TASK BRIEF:
Go through the data and copy each line where the string "Playstation" appears.

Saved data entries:
•••••

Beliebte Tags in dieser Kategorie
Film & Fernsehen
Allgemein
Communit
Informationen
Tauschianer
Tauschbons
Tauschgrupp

•••••

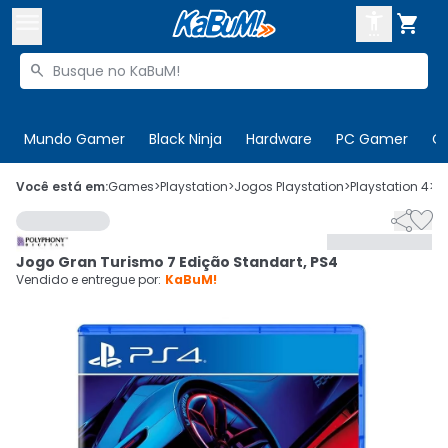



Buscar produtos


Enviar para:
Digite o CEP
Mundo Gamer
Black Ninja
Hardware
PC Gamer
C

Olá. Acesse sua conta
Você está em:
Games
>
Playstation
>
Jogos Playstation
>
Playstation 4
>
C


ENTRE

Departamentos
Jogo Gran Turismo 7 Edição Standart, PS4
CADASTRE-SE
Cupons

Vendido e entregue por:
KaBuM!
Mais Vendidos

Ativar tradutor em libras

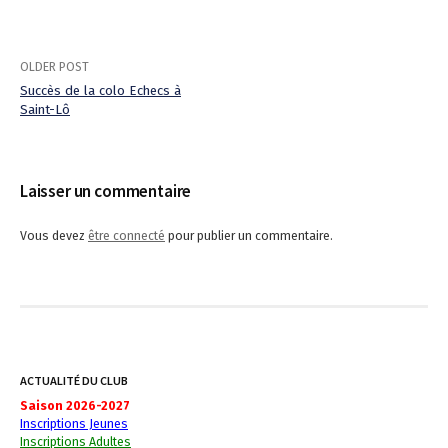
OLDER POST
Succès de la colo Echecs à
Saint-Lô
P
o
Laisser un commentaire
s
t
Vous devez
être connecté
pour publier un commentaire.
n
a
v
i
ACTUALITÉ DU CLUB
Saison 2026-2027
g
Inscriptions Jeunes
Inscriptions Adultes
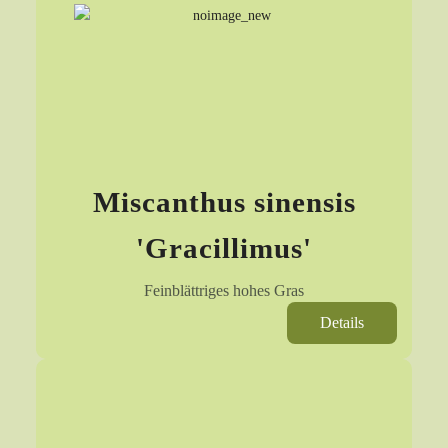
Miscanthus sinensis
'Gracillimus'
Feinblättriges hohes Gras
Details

•••••

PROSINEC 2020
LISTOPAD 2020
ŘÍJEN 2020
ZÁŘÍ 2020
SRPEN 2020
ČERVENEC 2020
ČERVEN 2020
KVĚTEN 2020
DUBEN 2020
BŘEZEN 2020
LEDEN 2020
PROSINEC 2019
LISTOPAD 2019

•••••

SOLUTION TO THIS EXERCISE:
Playstation
Jogos Playstation
Playstation 4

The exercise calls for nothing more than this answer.